TheFabelmans, a coming-of-age drama co-written by Spielberg and Angels In America playwright Tony Kushner, explores the filmmaker’s childhood and seminal years through a fictionalised lens.
LaBelle plays Sammy Fabelman, a young aspiring filmmaker who stuns his parents and peers with his innate directorial talent. Over the years, he becomes the documentarian of his family’s life – the good times and the bad – and creates his own increasingly elaborate productions starring his friends and sisters.
“I looked for somebody who was much more handsome than me,” laughs Spielberg, 76, talking about casting Sammy.
“I cast somebody who had insatiable curiosity, which I know I’ve always possessed. And, as a person, Gabe has insatiable curiosity.”
The Fabelman family move around the country, chasing patriarch Burt’s computer design career from New Jersey to Arizona to California.
Paul Dano’s Burt contrasts with mother Mitzi, played by Michelle Williams, an accomplished musician who gave up her artistic career to raise her family. Spielberg based Burt and Mitzi on his own parents, Leah Adler and Arnold Spielberg, to whose memory the film is dedicated. Mitzi loves her family and husband to the ends of the earth, but it’s evident how much she has had to sacrifice to meet society’s expectations of motherhood.
Williams, inset, whohas been nominated for an Oscar for the role, along with the film and Spielberg, says she loved Mitzi’s “energy, her passion, her ability to fill up a room”.
“I think it’s really why he made this movie,” she adds. “Because her presence, his father’s presence, continues to be so strong that he wanted to make something to honour them, and to bring them back for a short period of time… and then also forever.”
Honorary Fabelman Bennie – Burt’s best friend, played by Seth Rogen – is also along for the ride and is endearingly known as ‘Uncle Bennie’ to the kids.
As Sammy grows up, however, he notices an emotional connection between Bennie and Mitzi, one that eventually becomes impossible to ignore.
Williams, 42, said: “It was a very personal film for him.
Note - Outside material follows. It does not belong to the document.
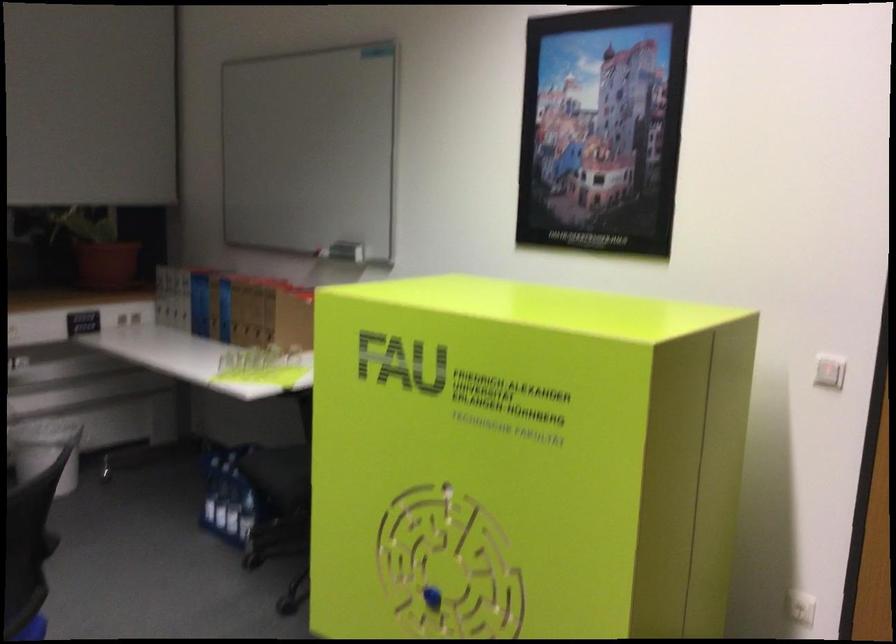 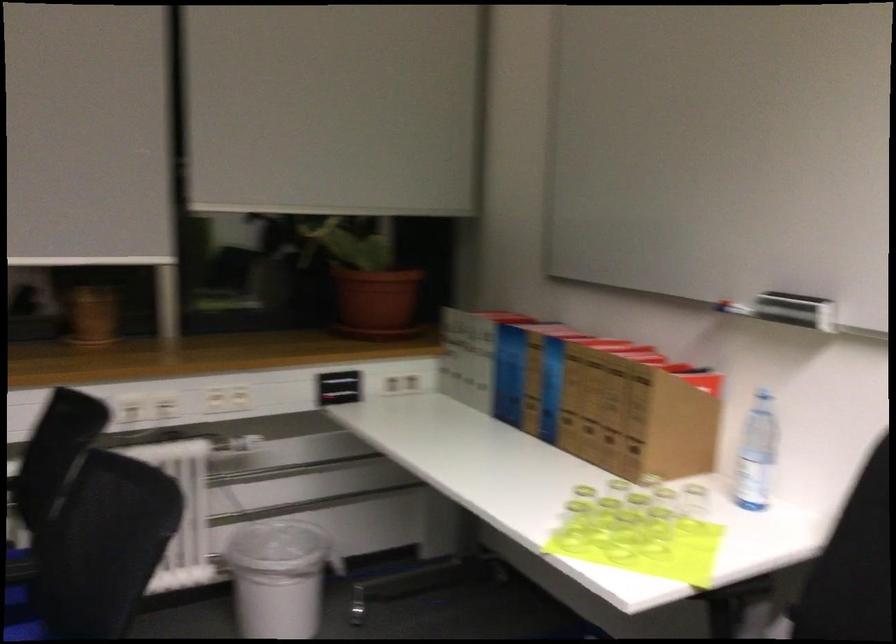 Locate, in the second image, the point that corresponds to point 257,373 in the first image.

(623, 536)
And, as a result, it became a very personal film for all of us. Because he really opened up his heart and asked us to come in and shared so many stories and experiences and recollections of his childhood.
"We knew that we were making something really special… We knew it was a once-in-a-lifetime job.”
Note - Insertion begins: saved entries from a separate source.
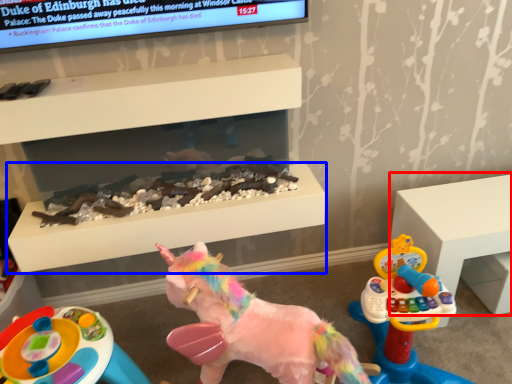 Question: Among these objects, which one is nearest to the camera, furniture (highlighted by a red box) or table (highlighted by a blue box)?

Choices:
 (A) furniture
 (B) table

Answer: (B) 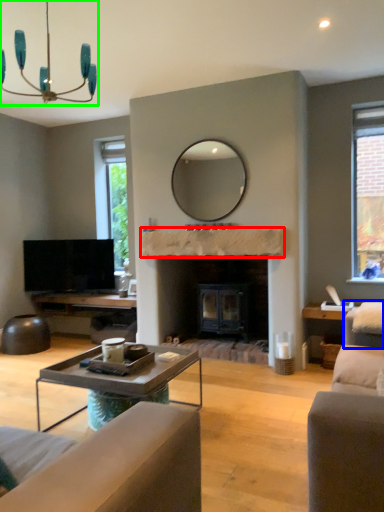 Question: Which object is positioned farthest from mantle (highlighted by a red box)? Select from swivel chair (highlighted by a blue box) and light fixture (highlighted by a green box).

Choices:
 (A) swivel chair
 (B) light fixture

Answer: (B) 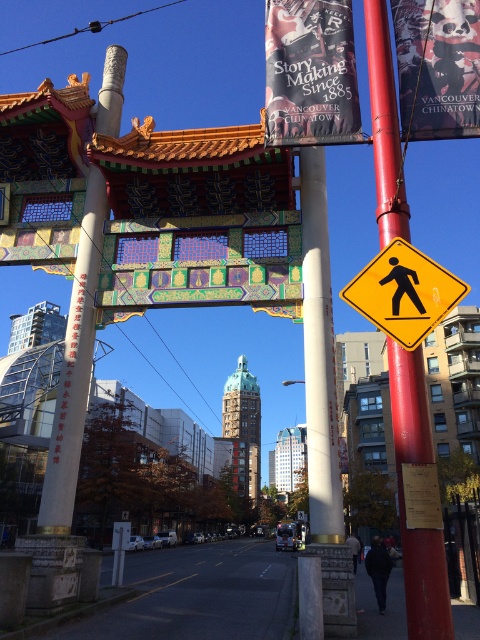 You are a visitor standing in front of the archway and want to take a photo that includes both the black fabric banner at upper center and the matte paper poster at upper right. Which object should you adjust your camera angle to focus on first to ensure both are in frame?

The black fabric banner at upper center is not as tall as the matte paper poster at upper right, so you should focus on the matte paper poster at upper right first to ensure both are captured in the frame.

You are standing in front of the traditional Chinese archway in Vancouver Chinatown. There is a point marked at coordinates point (404, 500). Can you tell me what object this point is located on?

The point (404, 500) is located on the smooth red pole at right. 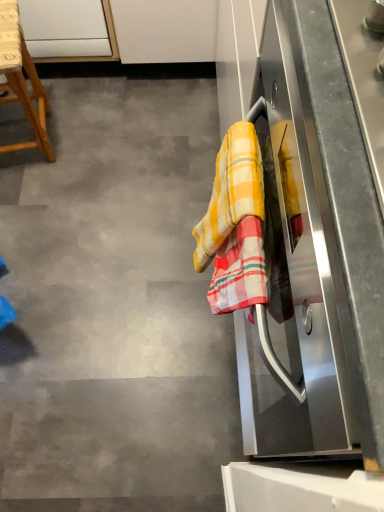 Where is `vacant area in front of wooden stool at left`? Image resolution: width=384 pixels, height=512 pixels. vacant area in front of wooden stool at left is located at coordinates (40, 194). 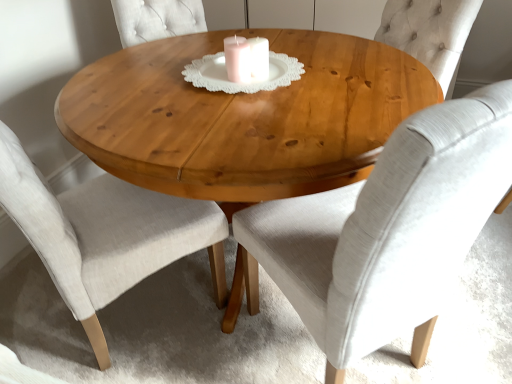 This screenshot has width=512, height=384. Describe the element at coordinates (105, 234) in the screenshot. I see `light beige fabric chair at center, the second chair from the right` at that location.

You are a GUI agent. You are given a task and a screenshot of the screen. Output one action in this format:
    pyautogui.click(x=<x>, y=<y>)
    Task: Click on the light gray fabric chair at center, which is the second chair from left to right
    The image size is (512, 384).
    Given the screenshot: What is the action you would take?
    pyautogui.click(x=387, y=230)

Identify the location of light beige fabric chair at center, the second chair from the right. (105, 234).

In terms of size, does natural wood table at center appear bigger or smaller than light gray fabric chair at center, which is the second chair from left to right?

Clearly, natural wood table at center is larger in size than light gray fabric chair at center, which is the second chair from left to right.

Locate an element on the screen. chair on the right of natural wood table at center is located at coordinates (387, 230).

Is light beige fabric chair at center, positioned as the first chair in left-to-right order, facing towards natural wood table at center?

Yes.

What's the angular difference between light beige fabric chair at center, positioned as the first chair in left-to-right order, and natural wood table at center's facing directions?

The facing directions of light beige fabric chair at center, positioned as the first chair in left-to-right order, and natural wood table at center are 148 degrees apart.

Is light beige fabric chair at center, the second chair from the right, inside the boundaries of natural wood table at center, or outside?

light beige fabric chair at center, the second chair from the right, lies within the bounds of natural wood table at center.

Is the position of light gray fabric chair at center, which is counted as the 1th chair, starting from the right, more distant than that of natural wood table at center?

No, light gray fabric chair at center, which is counted as the 1th chair, starting from the right, is closer to the camera.

Who is shorter, light gray fabric chair at center, which is the second chair from left to right, or natural wood table at center?

Standing shorter between the two is natural wood table at center.

In the scene shown: Can you confirm if light gray fabric chair at center, which is counted as the 1th chair, starting from the right, is smaller than natural wood table at center?

Yes, light gray fabric chair at center, which is counted as the 1th chair, starting from the right, is smaller than natural wood table at center.

Which chair is the 2nd one when counting from the front of the natural wood table at center? Please provide its 2D coordinates.

[(387, 230)]

From a real-world perspective, is light gray fabric chair at center, which is the second chair from left to right, positioned under light beige fabric chair at center, the second chair from the right, based on gravity?

No, from a real-world perspective, light gray fabric chair at center, which is the second chair from left to right, is not below light beige fabric chair at center, the second chair from the right.

From the picture: Which object is closer to the camera, light gray fabric chair at center, which is the second chair from left to right, or light beige fabric chair at center, positioned as the first chair in left-to-right order?

light gray fabric chair at center, which is the second chair from left to right.

Is light gray fabric chair at center, which is counted as the 1th chair, starting from the right, directly adjacent to light beige fabric chair at center, the second chair from the right?

No, light gray fabric chair at center, which is counted as the 1th chair, starting from the right, is not touching light beige fabric chair at center, the second chair from the right.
Tasked with portraying a representation of one of the world’s most famous directors, LaBelle did all he could to get under Spielberg’s skin and really understand the film-maker.
“I don’t want him to be disappointed in what I do,” he says. “So I wanted to make sure that I knew exactly what he was looking for with this story, and what he wanted out of this character, and just get to know him as a person.”
LaBelle and Spielberg had lengthy phone calls before shooting started.
“It would basically be Gabriel interviewing me, about my mom and my dad and who I grew up with,” says Spielberg.
“He was doing his research – he wanted to find out what he could by drawing it from his subject.
“He controlled all the phone calls, which I thought was really interesting, because I’m also kind of a control freak! And when I realised that he is one, too, I thought ‘He’s going to do really well, and maybe get to know me a little better than I ever knew myself’.”
The Fabelmans (12A) is in cinemas now.